* _Directions_
Each line that contains the word "Duels" is to be copied from the records below.

* _Dataset records_
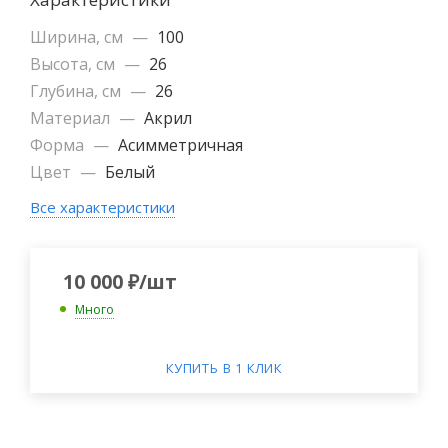
Ширина, см
—
100
Высота, см
—
26
Глубина, см
—
26
Материал
—
Акрил
Форма
—
Асимметричная
Цвет
—
Белый
Все характеристики
10 000
₽
/шт
Много
КУПИТЬ В 1 КЛИК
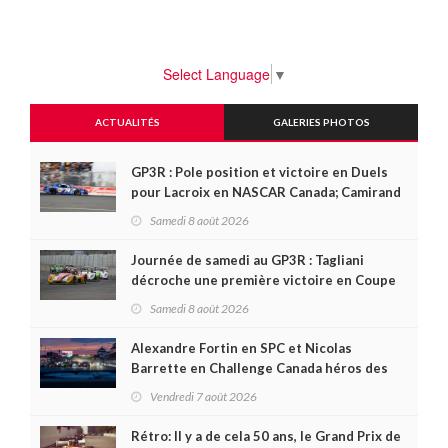
Select Language
▼
ACTUALITÉS
GALERIES PHOTOS
GP3R : Pole position et victoire en Duels
pour Lacroix en NASCAR Canada; Camirand
remporte l'autre Duels
Samedi 8 août 2026
Journée de samedi au GP3R : Tagliani
décroche une première victoire en Coupe
Radical; des courses très disputées dans
Samedi 8 août 2026
toutes les séries
Alexandre Fortin en SPC et Nicolas
Barrette en Challenge Canada héros des
premières courses du week-end au GP3R
Vendredi 7 août 2026
Rétro: Il y a de cela 50 ans, le Grand Prix de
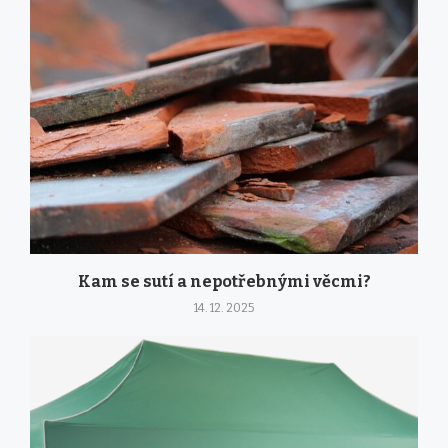
Kam se sutí a nepotřebnými věcmi?
14. 12. 2025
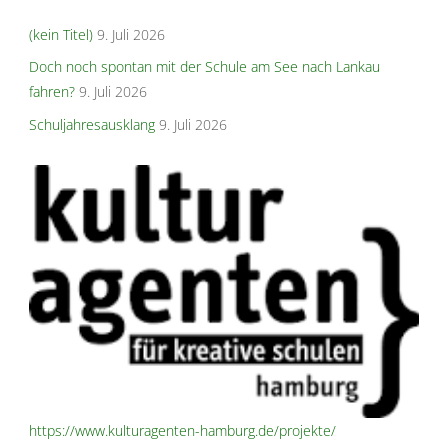
(kein Titel)
9. Juli 2026
Doch noch spontan mit der Schule am See nach Lankau
fahren?
9. Juli 2026
Schuljahresausklang
9. Juli 2026
https://www.kulturagenten-hamburg.de/projekte/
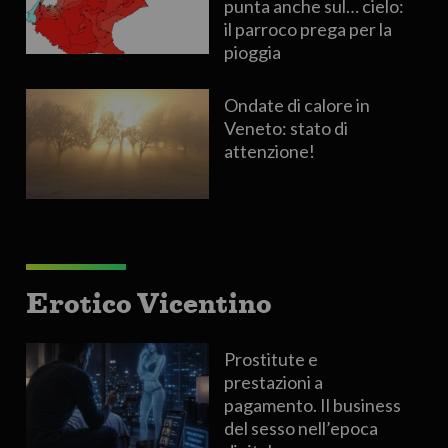
punta anche sul… cielo:
il parroco prega per la
pioggia
Ondate di calore in
Veneto: stato di
attenzione!
Erotico Vicentino
Prostitute e
prestazioni a
pagamento. Il business
del sesso nell’epoca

* _Response area_
GP3R : Pole position et victoire en Duels
remporte l'autre Duels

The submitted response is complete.